Marvellously, she receives her comeuppance, for Dahl and his little group of friends one day
place a dead mouse in the gobstopper jar when she's not looking, with hilarious and awful
consequences. Summers were wonderful for the Dahl family, for then they returned to Norway, a
huge travelling circus they made:
"We were always an enormous party. There were my three sisters and my ancient half- sister
(that's four), and my half-brother and me (that's six), and my mother (that's seven), and Nanny
(that's eight), and in addition to these there were never less than two others who were some sort
of anonymous ancient friends of the ancient half-sister (that's ten altogether).
Those holidays were full of lazing, and boating, and eating, in far-away, secluded Norwegian
islands and they were full of fun, and naughtiness too, of course. Once, the ancient half-sister
took her pompous boyfriend along who really did get on everyone's nerves but hers. One of his
most annoying habits was his constant pipe- smoking, and while he was swimming one of Dahl's
sisters replaced all the tobacco in the bowl of the pipe with crushed goat droppings. When he
returned the entire family watched him smoke, aghast, before falling into hysterics as he realised
what had happened.
Soon enough, Dahl makes the step from prep to boarding school, and here things aren't so
blissful. The rigid, incomprehensible discipline, the endless push for pigeon-holing and
conformity and the cruel, institutionalised ways this was enforced often left Dahl lonely,
homesick and afraid. He wrote home to his mother every week and even after countless readings
of the book I still get a tight, sad, terrible feeling inside when I see some of the copied letters,
signed "love, Boy" and when I read of the horrors of ritualised corporal punishment.
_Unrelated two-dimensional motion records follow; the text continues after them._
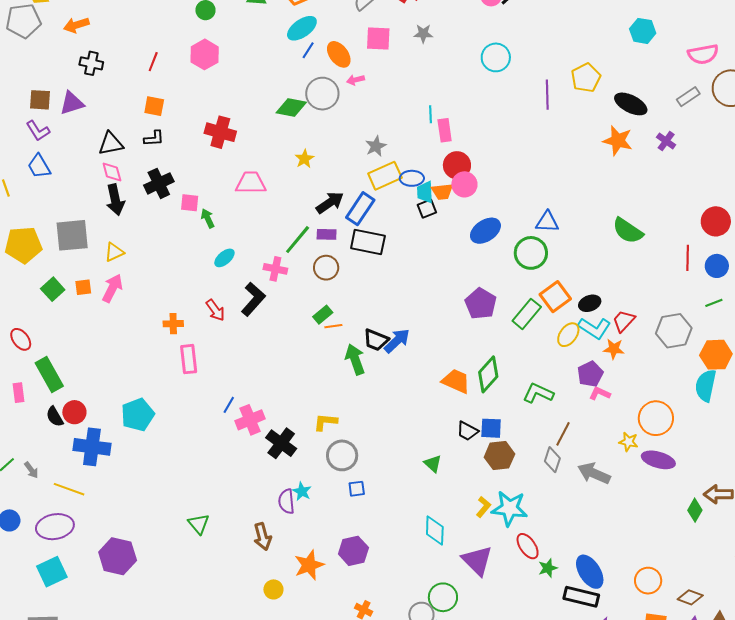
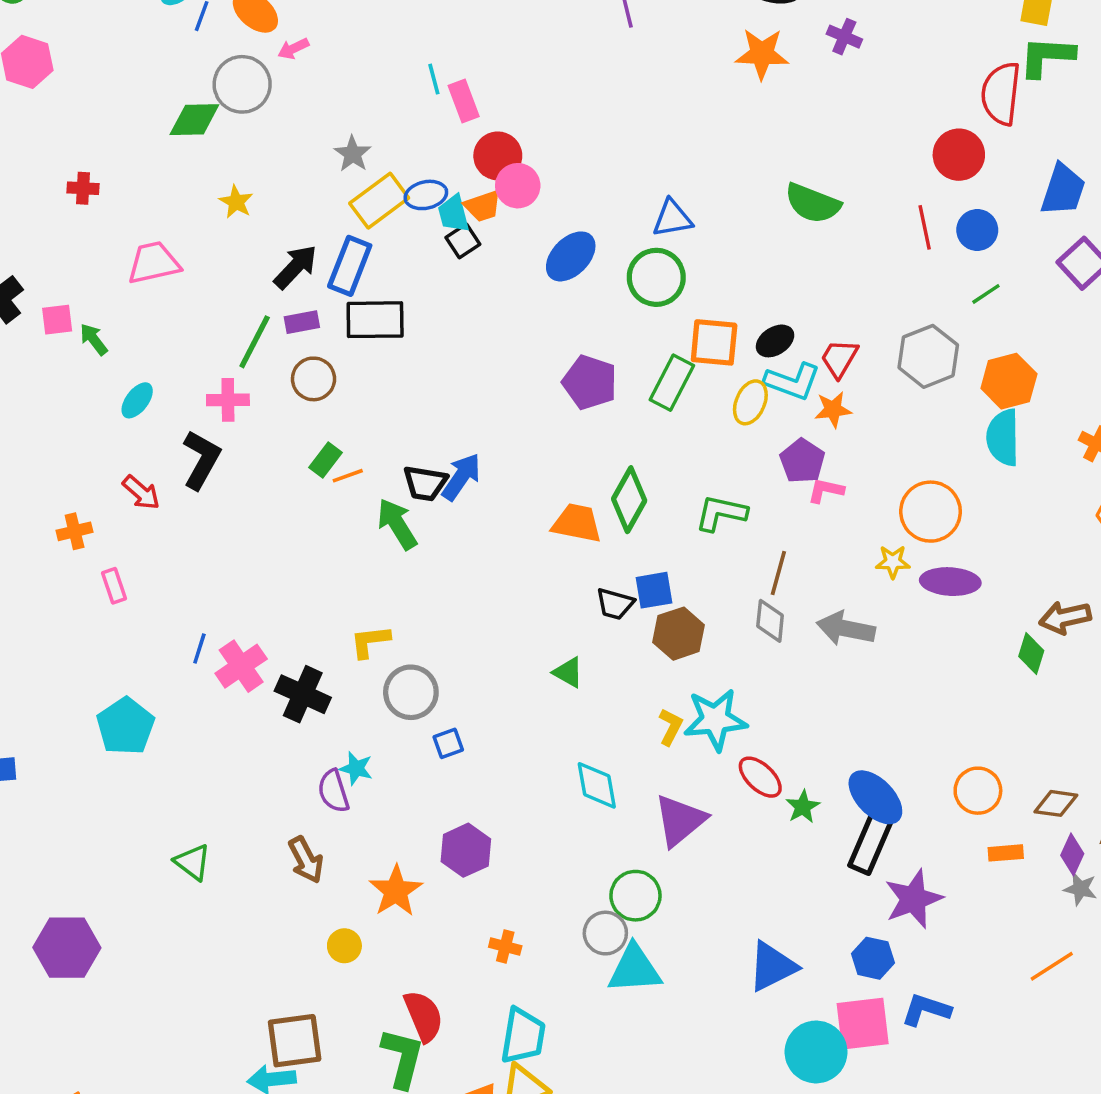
red cross: (220, 132) -> (83, 188), size x0.6
orange square: (555, 297) -> (714, 342), turned -36
pink rectangle: (189, 359) -> (114, 586), size x0.7
cyan pentagon: (138, 415) -> (125, 726), moved
purple triangle: (477, 561) -> (680, 820), turned 48
black rectangle: (581, 597) -> (870, 843), turned -68

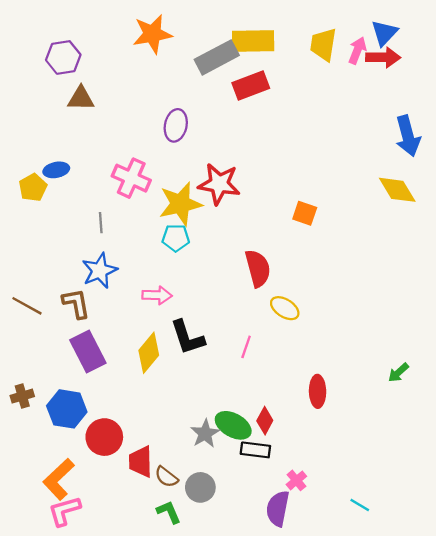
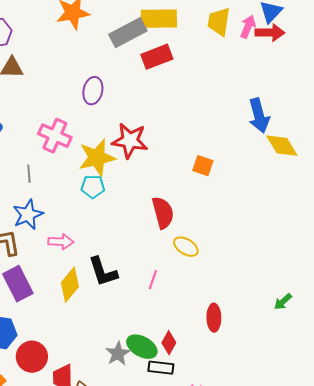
blue arrow: (408, 136) -> (259, 116), moved
pink arrow: (157, 295) -> (61, 242), moved

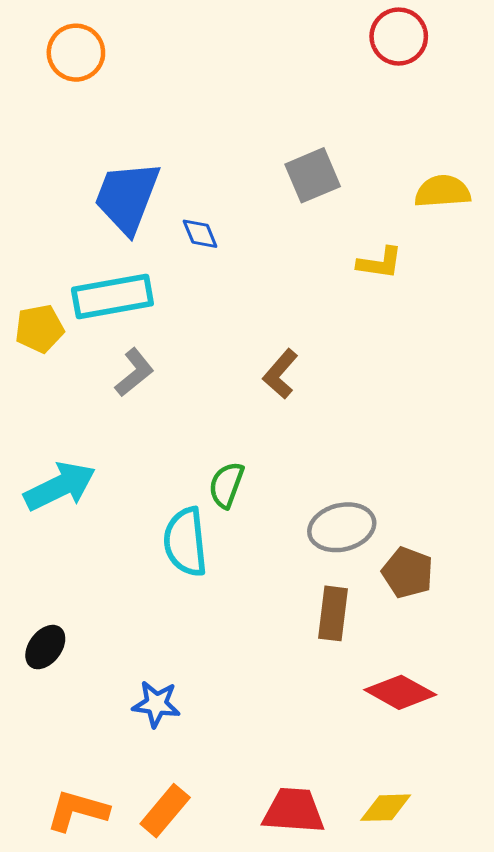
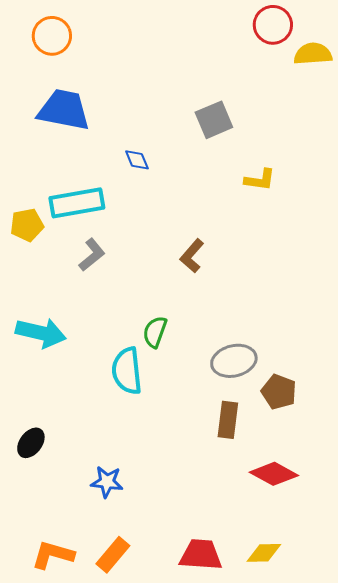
yellow semicircle: (443, 191) -> (313, 54), moved
blue trapezoid: (127, 197) -> (64, 110), moved, turned 80
cyan arrow: (60, 486) -> (41, 333), turned 39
Perhaps one of the reasons we all find stories so satisfying is that stories, both invented and true,
are like a thin layer torn from a part of a whole: rounded but at the same time incomplete. Stories
can entertain and they can teach, they can make us happy or they can make us sad, but the most
valuable thing they give is a sense of inclusion, a sense of feeling an indivisible part of that

whole. Stories are amongst the most precious of all the things we have, and often the true ones
are the most important of all. Autobiographies probably have more to tell us about selves than
about times and places, they are more stories than histories, I think. I think too, that this is a good
thing, and I think Roald Dahl would have agreed with me. He prefaces Boy with a few words:
"This is not an autobiography. I would never write a history of myself. On the other hand,
throughout my young days at school and just afterwards a number of things happened to me that I
have never forgotten... Some are funny. Some are painful. Some are unpleasant. I suppose that is
why I have always remembered them so vividly. All are true."